- _Exercise aim_
Consider the data that follows and state how many lines contain the string "Embroidered", using the number alone.

- _Data provided_

::::

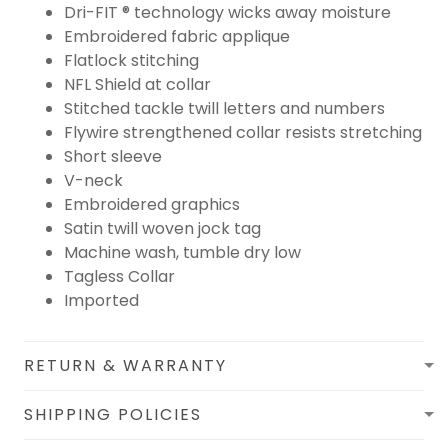
Dri-FIT ® technology wicks away moisture
Embroidered fabric applique
Flatlock stitching
NFL Shield at collar
Stitched tackle twill letters and numbers
Flywire strengthened collar resists stretching
Short sleeve
V-neck
Embroidered graphics
Satin twill woven jock tag
Machine wash, tumble dry low
Tagless Collar
Imported
RETURN & WARRANTY
SHIPPING POLICIES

::::

- _Written reply_
2